▸ Instructions to follow
Starting at the line that contains "Look at this image. Find", transcribe each line exactly through the last line of the data. Include nothing else.

### Study material

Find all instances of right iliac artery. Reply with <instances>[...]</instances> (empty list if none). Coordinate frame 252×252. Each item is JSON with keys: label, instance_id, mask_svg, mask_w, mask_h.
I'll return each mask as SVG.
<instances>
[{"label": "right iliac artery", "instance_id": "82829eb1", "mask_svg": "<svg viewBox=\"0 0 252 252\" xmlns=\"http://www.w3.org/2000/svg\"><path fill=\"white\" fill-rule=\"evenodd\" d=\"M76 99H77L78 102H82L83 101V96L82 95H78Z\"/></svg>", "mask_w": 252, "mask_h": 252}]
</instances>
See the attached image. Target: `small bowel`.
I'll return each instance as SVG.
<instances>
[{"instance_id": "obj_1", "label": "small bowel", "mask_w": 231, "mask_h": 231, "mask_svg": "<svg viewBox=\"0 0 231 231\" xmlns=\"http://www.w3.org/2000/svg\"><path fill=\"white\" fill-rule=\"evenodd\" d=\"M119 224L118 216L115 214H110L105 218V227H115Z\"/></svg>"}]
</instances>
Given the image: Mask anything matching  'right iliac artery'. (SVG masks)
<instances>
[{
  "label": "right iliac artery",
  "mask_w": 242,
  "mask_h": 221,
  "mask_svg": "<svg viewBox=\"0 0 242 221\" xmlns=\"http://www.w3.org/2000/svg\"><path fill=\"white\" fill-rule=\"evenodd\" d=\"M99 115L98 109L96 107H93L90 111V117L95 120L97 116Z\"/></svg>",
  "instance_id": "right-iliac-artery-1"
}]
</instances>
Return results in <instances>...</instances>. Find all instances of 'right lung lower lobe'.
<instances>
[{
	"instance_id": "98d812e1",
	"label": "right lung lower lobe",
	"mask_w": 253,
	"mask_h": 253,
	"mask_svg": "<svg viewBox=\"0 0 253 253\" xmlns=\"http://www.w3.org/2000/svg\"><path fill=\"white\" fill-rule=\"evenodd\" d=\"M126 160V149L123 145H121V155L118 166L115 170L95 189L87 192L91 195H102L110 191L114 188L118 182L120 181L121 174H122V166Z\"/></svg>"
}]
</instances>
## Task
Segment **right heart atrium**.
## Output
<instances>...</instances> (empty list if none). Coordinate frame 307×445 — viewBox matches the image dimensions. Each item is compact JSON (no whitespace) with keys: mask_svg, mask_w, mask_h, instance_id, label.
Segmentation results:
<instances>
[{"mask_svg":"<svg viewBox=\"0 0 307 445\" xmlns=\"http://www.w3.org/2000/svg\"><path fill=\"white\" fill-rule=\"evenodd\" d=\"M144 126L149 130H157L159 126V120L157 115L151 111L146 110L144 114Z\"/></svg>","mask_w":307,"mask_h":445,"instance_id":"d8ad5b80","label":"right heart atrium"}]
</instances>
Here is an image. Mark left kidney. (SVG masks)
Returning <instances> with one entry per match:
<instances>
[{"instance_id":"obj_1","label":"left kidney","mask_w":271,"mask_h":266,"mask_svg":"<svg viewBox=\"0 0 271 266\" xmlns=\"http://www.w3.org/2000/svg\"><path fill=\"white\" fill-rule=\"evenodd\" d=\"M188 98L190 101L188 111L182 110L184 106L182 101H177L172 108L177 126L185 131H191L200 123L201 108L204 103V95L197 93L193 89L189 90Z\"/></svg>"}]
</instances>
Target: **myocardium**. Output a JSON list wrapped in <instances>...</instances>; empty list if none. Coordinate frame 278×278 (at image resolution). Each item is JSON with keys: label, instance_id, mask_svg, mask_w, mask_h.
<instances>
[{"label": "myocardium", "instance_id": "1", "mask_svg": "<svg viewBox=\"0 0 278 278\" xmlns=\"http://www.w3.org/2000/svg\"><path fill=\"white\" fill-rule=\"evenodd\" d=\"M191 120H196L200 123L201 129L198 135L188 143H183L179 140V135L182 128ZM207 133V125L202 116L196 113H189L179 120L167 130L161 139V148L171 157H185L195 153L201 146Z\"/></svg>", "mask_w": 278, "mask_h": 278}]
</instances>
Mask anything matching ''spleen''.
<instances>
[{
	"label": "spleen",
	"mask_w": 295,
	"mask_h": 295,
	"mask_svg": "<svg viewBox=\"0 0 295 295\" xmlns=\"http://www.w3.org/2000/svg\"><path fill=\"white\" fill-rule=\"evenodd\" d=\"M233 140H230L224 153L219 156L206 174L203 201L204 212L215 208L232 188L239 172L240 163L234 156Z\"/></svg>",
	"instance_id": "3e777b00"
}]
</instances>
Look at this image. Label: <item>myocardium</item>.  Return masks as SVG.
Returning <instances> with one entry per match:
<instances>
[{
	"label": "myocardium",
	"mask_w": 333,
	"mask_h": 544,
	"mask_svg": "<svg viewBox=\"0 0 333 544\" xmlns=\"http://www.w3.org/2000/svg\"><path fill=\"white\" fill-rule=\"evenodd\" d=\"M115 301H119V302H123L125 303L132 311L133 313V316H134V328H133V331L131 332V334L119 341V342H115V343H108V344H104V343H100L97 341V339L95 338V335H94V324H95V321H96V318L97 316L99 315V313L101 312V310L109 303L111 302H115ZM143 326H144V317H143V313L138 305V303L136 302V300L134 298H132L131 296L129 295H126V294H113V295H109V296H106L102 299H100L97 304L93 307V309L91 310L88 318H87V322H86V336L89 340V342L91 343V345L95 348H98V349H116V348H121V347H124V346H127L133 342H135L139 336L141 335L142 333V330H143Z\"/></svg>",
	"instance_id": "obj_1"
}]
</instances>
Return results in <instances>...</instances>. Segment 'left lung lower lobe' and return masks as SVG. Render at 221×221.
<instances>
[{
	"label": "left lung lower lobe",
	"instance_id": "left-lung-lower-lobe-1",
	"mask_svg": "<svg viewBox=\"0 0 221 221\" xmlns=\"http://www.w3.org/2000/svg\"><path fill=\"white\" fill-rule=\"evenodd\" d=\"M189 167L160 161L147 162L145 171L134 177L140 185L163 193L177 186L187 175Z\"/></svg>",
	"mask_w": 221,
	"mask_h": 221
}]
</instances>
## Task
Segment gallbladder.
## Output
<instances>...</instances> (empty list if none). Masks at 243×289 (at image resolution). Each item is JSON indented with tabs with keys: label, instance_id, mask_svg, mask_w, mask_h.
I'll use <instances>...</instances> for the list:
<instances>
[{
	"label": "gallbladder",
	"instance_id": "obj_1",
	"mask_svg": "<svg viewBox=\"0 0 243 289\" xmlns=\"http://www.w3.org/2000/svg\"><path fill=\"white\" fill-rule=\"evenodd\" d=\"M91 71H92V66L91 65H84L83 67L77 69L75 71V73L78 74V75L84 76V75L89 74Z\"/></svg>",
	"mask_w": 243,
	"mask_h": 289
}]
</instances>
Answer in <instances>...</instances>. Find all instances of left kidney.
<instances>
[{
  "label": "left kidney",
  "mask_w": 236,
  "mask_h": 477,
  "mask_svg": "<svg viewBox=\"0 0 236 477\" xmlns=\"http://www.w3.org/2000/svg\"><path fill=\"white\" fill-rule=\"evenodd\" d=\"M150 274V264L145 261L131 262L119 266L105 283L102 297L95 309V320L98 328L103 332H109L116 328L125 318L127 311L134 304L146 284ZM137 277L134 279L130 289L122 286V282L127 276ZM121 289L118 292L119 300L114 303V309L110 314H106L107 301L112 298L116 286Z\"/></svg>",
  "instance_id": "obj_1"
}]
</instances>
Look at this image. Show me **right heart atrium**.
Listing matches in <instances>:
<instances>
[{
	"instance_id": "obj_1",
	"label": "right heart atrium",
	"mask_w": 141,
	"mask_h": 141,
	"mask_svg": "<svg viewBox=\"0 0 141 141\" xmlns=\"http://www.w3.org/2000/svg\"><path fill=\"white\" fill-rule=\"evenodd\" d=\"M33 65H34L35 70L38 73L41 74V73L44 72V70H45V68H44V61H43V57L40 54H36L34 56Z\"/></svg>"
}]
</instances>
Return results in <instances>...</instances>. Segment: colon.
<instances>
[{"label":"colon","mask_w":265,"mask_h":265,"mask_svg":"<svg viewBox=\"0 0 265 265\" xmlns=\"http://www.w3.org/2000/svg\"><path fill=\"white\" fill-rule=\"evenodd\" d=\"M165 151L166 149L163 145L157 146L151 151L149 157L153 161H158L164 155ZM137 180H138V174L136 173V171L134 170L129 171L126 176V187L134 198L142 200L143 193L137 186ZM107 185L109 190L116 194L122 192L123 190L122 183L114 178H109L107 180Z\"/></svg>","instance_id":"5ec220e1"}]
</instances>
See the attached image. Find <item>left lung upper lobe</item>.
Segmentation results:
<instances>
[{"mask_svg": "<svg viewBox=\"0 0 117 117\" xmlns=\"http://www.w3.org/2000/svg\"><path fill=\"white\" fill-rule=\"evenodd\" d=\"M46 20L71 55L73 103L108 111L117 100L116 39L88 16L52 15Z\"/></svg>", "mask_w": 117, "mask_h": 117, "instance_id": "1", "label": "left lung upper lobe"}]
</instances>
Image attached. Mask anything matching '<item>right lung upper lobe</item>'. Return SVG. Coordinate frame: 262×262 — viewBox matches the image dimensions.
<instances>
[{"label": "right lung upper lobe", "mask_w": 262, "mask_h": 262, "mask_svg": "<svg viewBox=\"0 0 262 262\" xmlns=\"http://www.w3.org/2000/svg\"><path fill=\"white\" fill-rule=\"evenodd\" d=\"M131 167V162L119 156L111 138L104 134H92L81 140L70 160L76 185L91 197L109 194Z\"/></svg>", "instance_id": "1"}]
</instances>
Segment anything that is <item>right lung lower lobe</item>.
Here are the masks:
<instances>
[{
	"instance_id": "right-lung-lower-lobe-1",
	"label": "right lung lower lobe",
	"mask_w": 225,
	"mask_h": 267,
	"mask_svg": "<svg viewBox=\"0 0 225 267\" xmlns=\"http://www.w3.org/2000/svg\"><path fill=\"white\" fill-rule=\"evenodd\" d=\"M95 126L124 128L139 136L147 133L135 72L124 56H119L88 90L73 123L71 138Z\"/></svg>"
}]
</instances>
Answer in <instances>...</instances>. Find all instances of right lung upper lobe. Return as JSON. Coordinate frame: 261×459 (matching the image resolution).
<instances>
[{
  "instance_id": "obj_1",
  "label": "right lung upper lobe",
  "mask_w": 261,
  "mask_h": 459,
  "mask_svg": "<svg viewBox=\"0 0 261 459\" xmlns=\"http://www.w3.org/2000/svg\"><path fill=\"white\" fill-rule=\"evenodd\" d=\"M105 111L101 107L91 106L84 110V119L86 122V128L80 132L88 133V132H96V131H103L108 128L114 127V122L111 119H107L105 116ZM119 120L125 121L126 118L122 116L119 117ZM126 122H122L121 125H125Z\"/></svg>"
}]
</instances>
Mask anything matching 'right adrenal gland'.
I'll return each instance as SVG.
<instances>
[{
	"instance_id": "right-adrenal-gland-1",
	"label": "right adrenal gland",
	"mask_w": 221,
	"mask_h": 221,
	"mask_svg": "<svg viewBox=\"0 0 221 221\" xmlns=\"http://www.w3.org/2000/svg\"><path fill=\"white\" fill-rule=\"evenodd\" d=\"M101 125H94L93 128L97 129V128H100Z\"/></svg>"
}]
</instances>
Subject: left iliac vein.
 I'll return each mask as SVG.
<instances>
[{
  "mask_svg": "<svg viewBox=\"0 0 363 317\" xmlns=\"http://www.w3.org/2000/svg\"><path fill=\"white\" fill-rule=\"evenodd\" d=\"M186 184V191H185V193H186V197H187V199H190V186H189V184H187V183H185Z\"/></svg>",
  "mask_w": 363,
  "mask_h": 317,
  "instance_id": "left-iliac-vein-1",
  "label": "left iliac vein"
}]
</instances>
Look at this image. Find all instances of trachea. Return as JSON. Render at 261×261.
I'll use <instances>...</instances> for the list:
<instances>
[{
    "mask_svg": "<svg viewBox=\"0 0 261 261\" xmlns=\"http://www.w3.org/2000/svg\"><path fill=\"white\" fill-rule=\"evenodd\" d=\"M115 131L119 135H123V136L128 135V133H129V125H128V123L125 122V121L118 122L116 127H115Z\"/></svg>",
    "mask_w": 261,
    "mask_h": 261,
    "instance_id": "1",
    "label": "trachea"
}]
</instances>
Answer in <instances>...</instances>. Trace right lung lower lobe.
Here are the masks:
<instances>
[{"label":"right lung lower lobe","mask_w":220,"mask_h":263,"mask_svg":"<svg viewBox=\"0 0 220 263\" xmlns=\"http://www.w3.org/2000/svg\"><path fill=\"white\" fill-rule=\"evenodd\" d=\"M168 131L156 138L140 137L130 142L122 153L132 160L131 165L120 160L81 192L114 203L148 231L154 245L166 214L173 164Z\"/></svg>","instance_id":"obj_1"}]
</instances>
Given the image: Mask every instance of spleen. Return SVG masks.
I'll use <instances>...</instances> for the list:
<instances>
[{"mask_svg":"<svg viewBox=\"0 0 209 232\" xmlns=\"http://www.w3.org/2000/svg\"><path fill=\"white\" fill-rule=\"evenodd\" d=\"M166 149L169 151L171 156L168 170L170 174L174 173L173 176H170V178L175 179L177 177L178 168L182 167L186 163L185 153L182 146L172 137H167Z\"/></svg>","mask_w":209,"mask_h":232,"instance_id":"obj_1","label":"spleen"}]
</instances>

######

▸ Completed exercise
Look at this image. Find all instances of trachea. Return as JSON. Render at 261×261.
I'll use <instances>...</instances> for the list:
<instances>
[{
    "mask_svg": "<svg viewBox=\"0 0 261 261\" xmlns=\"http://www.w3.org/2000/svg\"><path fill=\"white\" fill-rule=\"evenodd\" d=\"M115 131L119 135H123V136L128 135V133H129V125H128V123L125 122V121L118 122L116 127H115Z\"/></svg>",
    "mask_w": 261,
    "mask_h": 261,
    "instance_id": "1",
    "label": "trachea"
}]
</instances>
Answer in <instances>...</instances>. Trace right lung lower lobe.
Here are the masks:
<instances>
[{"label":"right lung lower lobe","mask_w":220,"mask_h":263,"mask_svg":"<svg viewBox=\"0 0 220 263\" xmlns=\"http://www.w3.org/2000/svg\"><path fill=\"white\" fill-rule=\"evenodd\" d=\"M168 131L156 138L140 137L130 142L122 153L132 160L131 165L120 160L81 192L114 203L148 231L154 245L166 214L173 164Z\"/></svg>","instance_id":"obj_1"}]
</instances>
Given the image: Mask every instance of spleen. Return SVG masks.
I'll use <instances>...</instances> for the list:
<instances>
[{"mask_svg":"<svg viewBox=\"0 0 209 232\" xmlns=\"http://www.w3.org/2000/svg\"><path fill=\"white\" fill-rule=\"evenodd\" d=\"M166 149L169 151L171 156L168 170L170 174L174 173L173 176H170V178L175 179L177 177L178 168L182 167L186 163L185 153L182 146L172 137H167Z\"/></svg>","mask_w":209,"mask_h":232,"instance_id":"obj_1","label":"spleen"}]
</instances>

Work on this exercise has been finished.